The August light show for the official opening of the Land Transport Authority (L.T.A.) had people lined up around the seawall cheek-to-jowl. 

The letter of the law states that the number of people allowed at the opening ceremony for an official building opening ceremony is 50.

We are calling for clarity and openness from the Police about how they are enforcing state of emergency regulations. 

Fuiavailili Egon Keil would be the first to agree with the principle that all should be equal before the law and that should be reflected in those events that are selected for scrutiny and those that are not. 

But what makes Saturday’s intrusion by Police all the more curious is that it was made in direct contravention of a letter from Ulu which gave explicit approval for the event to go ahead.

In a letter obtained by the Samoa Observer Ulu gives his express consent to the event’s being held.

“The Committee has received your letter dated 21 September 2020 with regards to the above subject matter,” Ulu wrote to S.M.O.G.A. organisers.

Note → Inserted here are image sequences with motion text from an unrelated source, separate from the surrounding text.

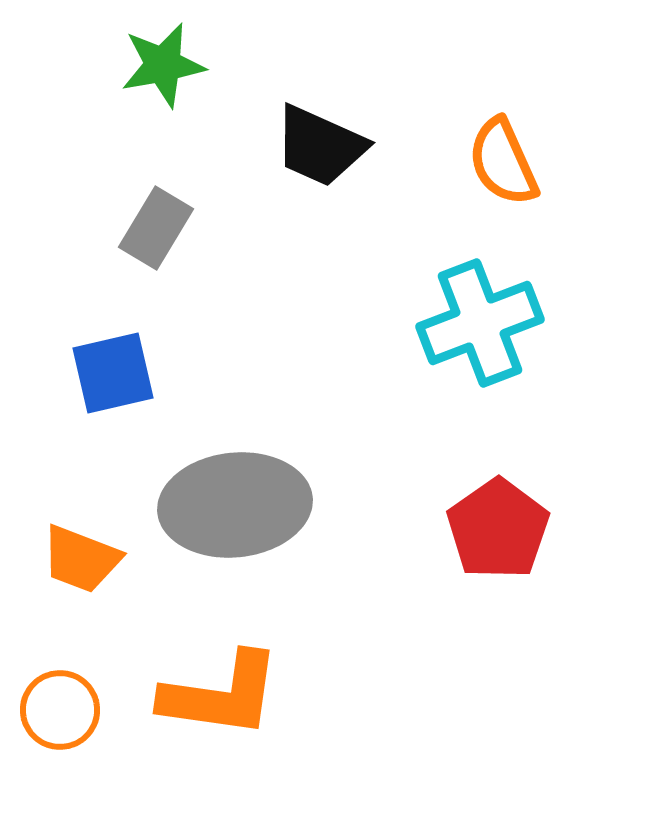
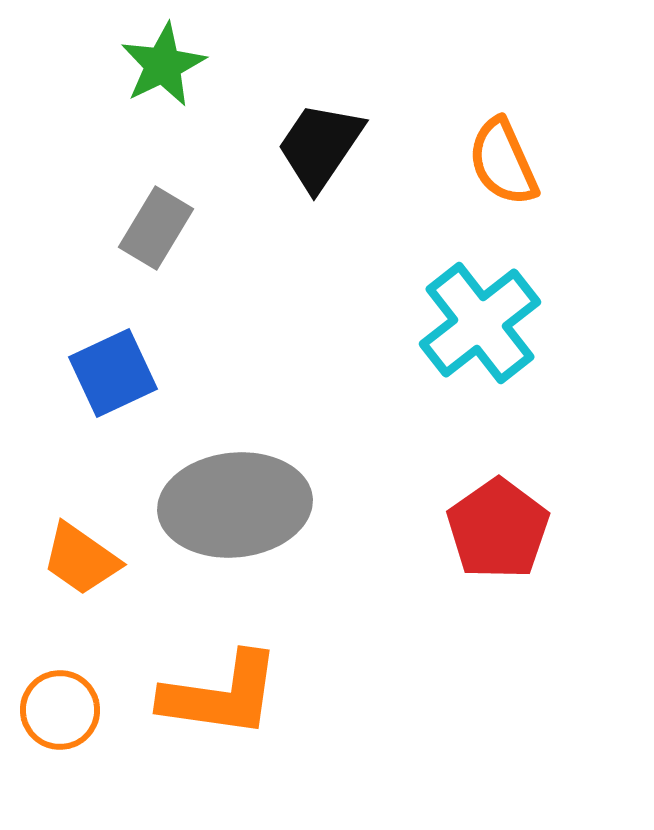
green star: rotated 16 degrees counterclockwise
black trapezoid: rotated 100 degrees clockwise
cyan cross: rotated 17 degrees counterclockwise
blue square: rotated 12 degrees counterclockwise
orange trapezoid: rotated 14 degrees clockwise
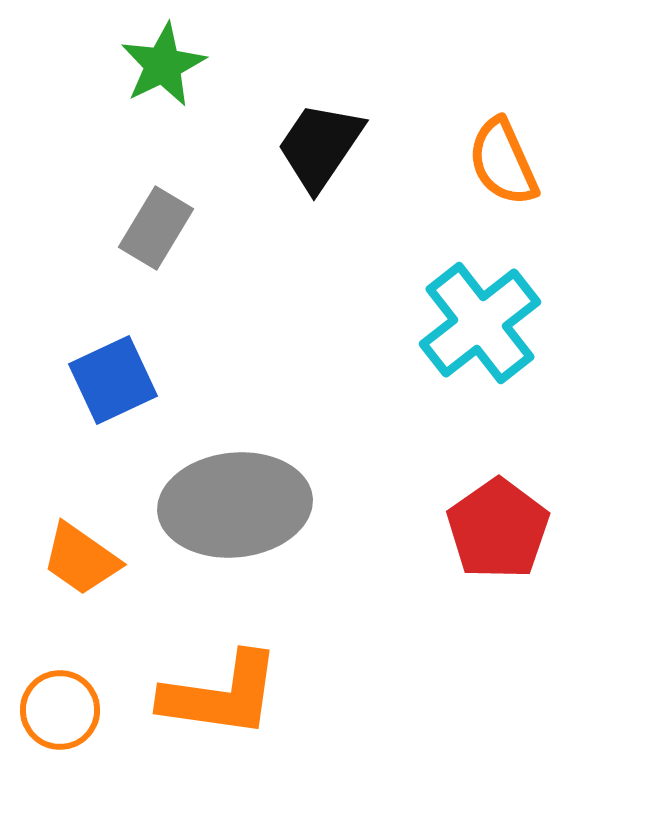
blue square: moved 7 px down
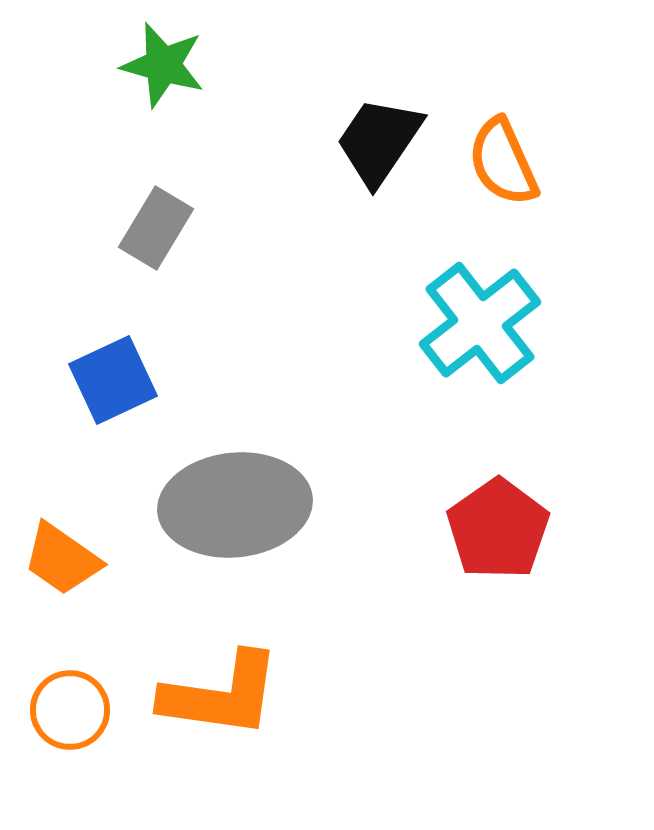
green star: rotated 30 degrees counterclockwise
black trapezoid: moved 59 px right, 5 px up
orange trapezoid: moved 19 px left
orange circle: moved 10 px right
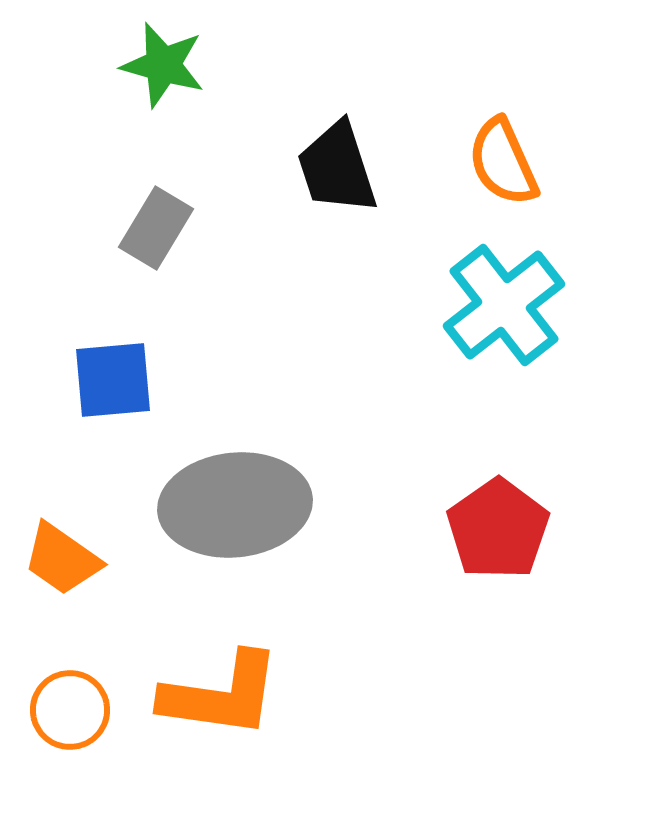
black trapezoid: moved 42 px left, 27 px down; rotated 52 degrees counterclockwise
cyan cross: moved 24 px right, 18 px up
blue square: rotated 20 degrees clockwise
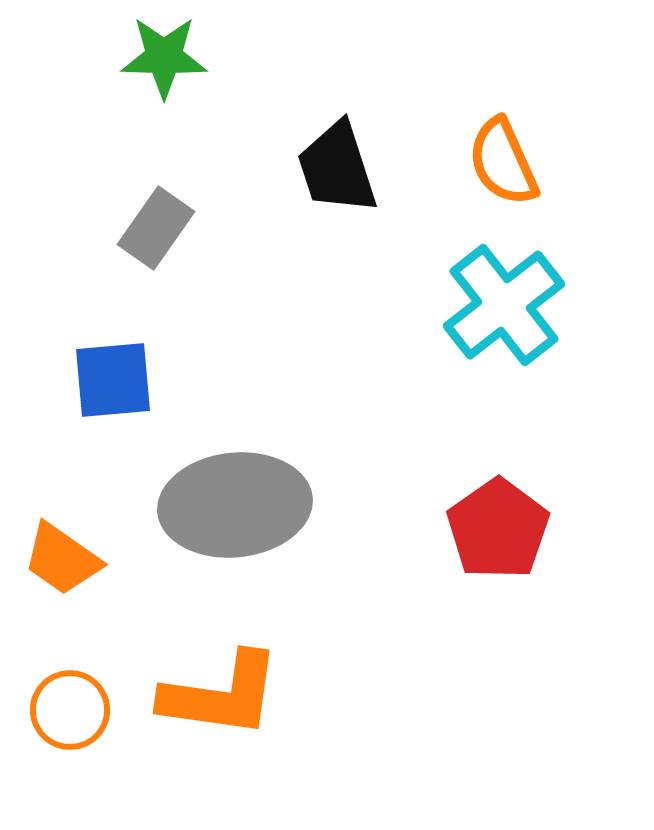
green star: moved 1 px right, 8 px up; rotated 14 degrees counterclockwise
gray rectangle: rotated 4 degrees clockwise
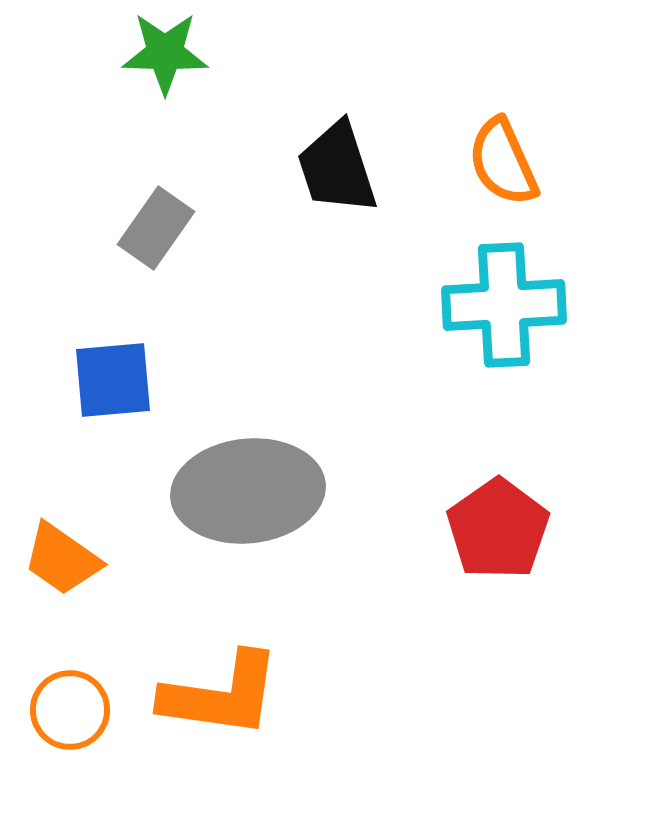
green star: moved 1 px right, 4 px up
cyan cross: rotated 35 degrees clockwise
gray ellipse: moved 13 px right, 14 px up
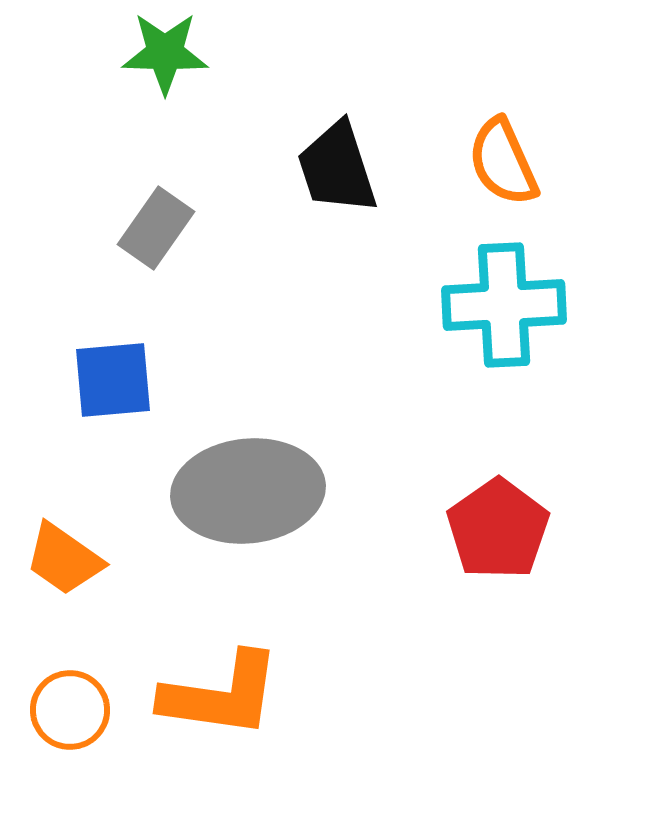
orange trapezoid: moved 2 px right
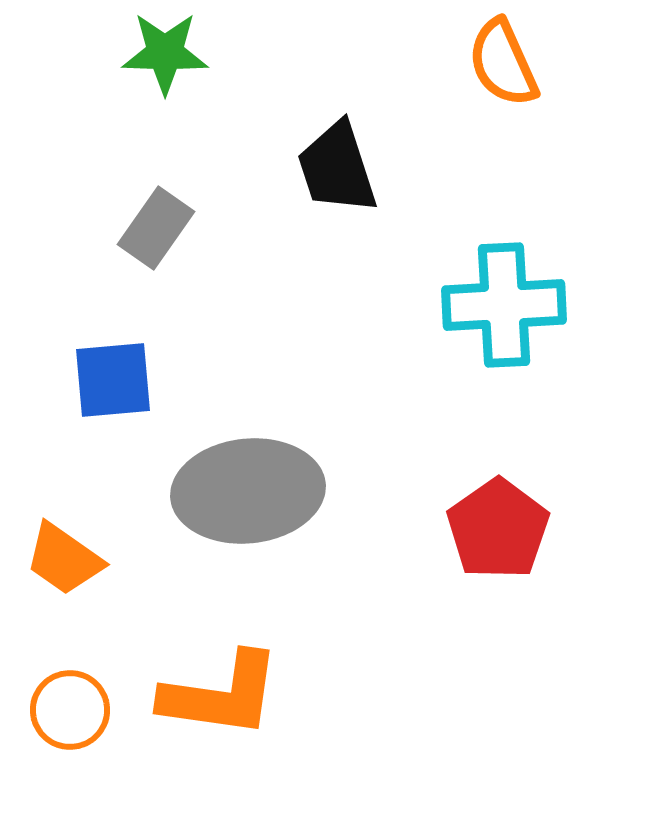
orange semicircle: moved 99 px up
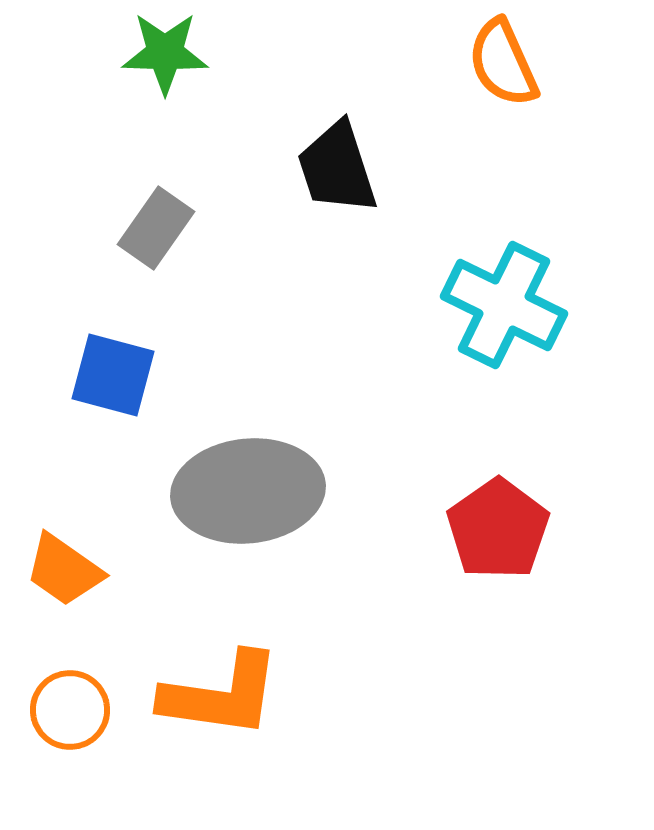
cyan cross: rotated 29 degrees clockwise
blue square: moved 5 px up; rotated 20 degrees clockwise
orange trapezoid: moved 11 px down
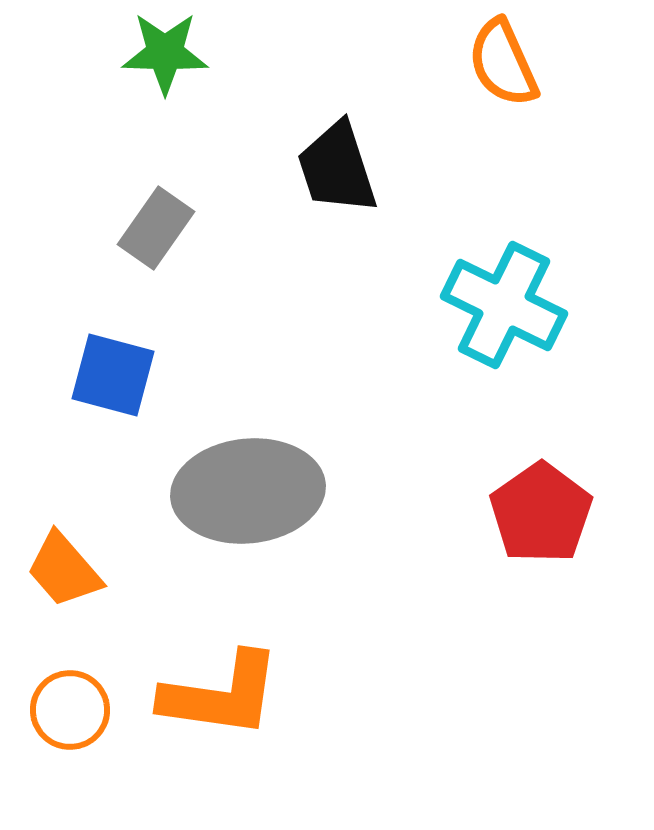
red pentagon: moved 43 px right, 16 px up
orange trapezoid: rotated 14 degrees clockwise
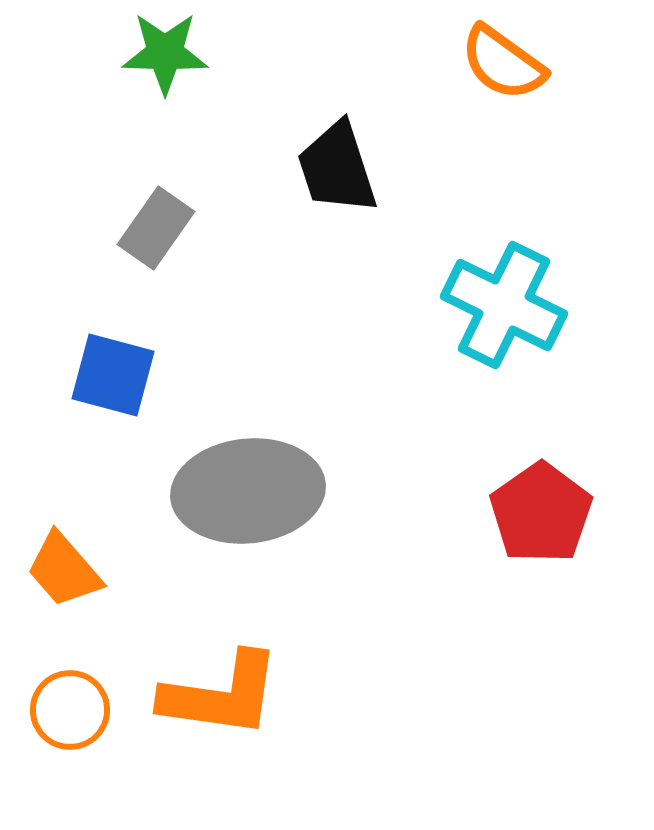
orange semicircle: rotated 30 degrees counterclockwise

“For your information, the conditions for restrictions of the orders places emphasis on compulsory social distance of two meters, and that no more than 100 people are allowed. 

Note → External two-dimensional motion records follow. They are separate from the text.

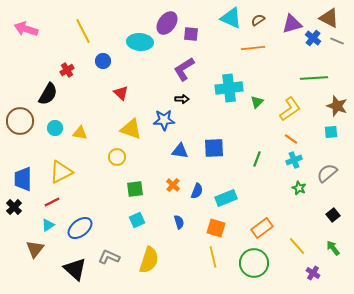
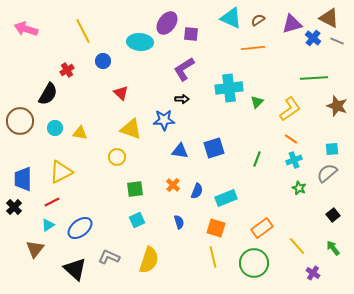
cyan square at (331, 132): moved 1 px right, 17 px down
blue square at (214, 148): rotated 15 degrees counterclockwise
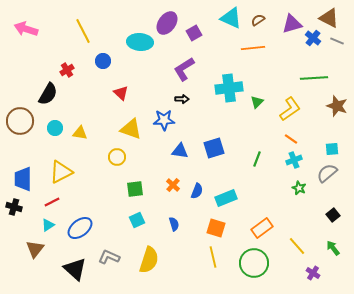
purple square at (191, 34): moved 3 px right, 1 px up; rotated 35 degrees counterclockwise
black cross at (14, 207): rotated 28 degrees counterclockwise
blue semicircle at (179, 222): moved 5 px left, 2 px down
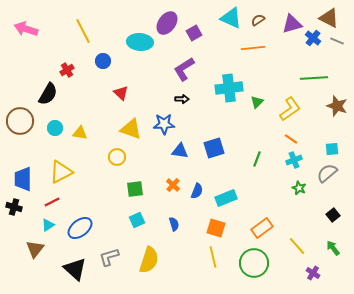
blue star at (164, 120): moved 4 px down
gray L-shape at (109, 257): rotated 40 degrees counterclockwise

“May God's blessings be upon your fundraising event.”

Social emergency arrangements were amended in May to explicitly prohibit “all fundraising dances”.

(As a digression this leaves us in an absurd situation where the R.S.A. nightclub’s ‘Thirsty Thursday’, inside a venue with a capacity that far exceeds 100 people, is entirely legal. But if a portion of the proceeds collected at the door were donated to charity then the event would not.)

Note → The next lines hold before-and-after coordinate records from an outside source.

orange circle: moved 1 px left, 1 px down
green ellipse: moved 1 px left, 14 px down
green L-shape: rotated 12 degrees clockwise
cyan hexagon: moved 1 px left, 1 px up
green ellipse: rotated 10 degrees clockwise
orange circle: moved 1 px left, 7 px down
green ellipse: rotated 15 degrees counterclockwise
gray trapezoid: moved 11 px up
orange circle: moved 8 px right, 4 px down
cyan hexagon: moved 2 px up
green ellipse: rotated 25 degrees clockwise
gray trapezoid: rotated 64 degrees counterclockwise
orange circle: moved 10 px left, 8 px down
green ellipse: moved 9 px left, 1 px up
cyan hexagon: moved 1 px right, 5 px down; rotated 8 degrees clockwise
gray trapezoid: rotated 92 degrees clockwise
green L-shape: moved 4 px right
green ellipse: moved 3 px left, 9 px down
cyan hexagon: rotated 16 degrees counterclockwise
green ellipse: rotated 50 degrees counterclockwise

The Commissioner clearly thinks that the S.M.O.G.A. event was in breach of the law.

The S.M.O.G.A. President, Vernia Mah Yuen, went to the utmost degree to ensure that her event was on the right side of the law; aside from the advance permission, promotional material no more than 100 people were allowed at the event. 

She was clearly bemused by the Police’s actions on Saturday after having received, she assumed, permission from the highest authority in the land on social media restrictions.

She chalked up the events of the day to a misunderstanding but revealed again that the Police had clearly been inconsistent in their behaviour as Saturday’s fundraiser was in no way an exception. 

“We thought fundraising was allowed in the sense of fundraising, because we have been to several fundraising events,” she said. 

Reconstructing and analysing the S.M.O.G.A. shutdown in detail - something that would possibly require witness statements about whether attendees were tapping their toes  - is not likely to be helpful. 

And it is not the point. 

It does bring to our attention yet another confusing aspect of the state of emergency orders under which this country has been living under for half of 2020. 

Not only are the regulations baffling. 

But their enforcement appears to be entirely improvised. The peak body for managing the Government’s response takes a different view of what is legal to the Police and is ignored by them, too. 

The Government is proud of its status as one of only a dozen nations in the world to remain free of the coronavirus. 

But episodes like Saturday’s show us that this owes nothing to concerted effort.

The Government has been acting in an entirely uncoordinated fashion and we, as Samoans, are the ones who must pay the price.